>>>>>

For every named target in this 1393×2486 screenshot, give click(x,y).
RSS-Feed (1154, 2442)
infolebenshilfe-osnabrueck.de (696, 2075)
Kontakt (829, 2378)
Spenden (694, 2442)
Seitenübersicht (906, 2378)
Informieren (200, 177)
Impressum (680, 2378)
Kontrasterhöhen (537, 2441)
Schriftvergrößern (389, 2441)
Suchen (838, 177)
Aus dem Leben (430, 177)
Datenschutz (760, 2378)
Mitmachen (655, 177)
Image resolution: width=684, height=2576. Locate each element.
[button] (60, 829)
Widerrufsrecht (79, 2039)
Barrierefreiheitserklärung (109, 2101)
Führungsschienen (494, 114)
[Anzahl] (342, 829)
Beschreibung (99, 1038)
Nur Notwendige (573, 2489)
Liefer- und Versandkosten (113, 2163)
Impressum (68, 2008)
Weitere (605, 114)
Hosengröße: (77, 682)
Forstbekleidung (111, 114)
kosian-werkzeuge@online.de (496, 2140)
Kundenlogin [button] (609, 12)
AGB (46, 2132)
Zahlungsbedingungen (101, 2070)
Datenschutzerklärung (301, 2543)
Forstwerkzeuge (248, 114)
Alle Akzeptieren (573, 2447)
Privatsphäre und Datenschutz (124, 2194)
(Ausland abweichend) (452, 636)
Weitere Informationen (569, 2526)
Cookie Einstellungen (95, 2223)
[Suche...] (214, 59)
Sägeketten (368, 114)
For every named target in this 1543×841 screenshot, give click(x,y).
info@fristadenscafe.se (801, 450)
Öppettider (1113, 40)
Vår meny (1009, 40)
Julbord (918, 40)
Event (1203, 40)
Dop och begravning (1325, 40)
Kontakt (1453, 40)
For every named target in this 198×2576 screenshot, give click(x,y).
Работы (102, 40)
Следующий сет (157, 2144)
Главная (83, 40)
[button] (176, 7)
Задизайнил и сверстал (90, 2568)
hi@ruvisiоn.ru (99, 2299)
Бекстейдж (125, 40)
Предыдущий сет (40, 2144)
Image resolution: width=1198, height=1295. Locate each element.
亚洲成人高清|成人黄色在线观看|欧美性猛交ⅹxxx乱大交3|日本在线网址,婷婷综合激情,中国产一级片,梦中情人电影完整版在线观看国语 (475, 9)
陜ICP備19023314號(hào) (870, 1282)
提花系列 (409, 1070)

<<<<<

ACTIVITY | If a line above includes the string "every", pick it out.

EXERCISE RESULT |
For every named target in this 1393×2486 screenshot, give click(x,y).
For every named target in this 1543×841 screenshot, give click(x,y).
For every named target in this 198×2576 screenshot, give click(x,y).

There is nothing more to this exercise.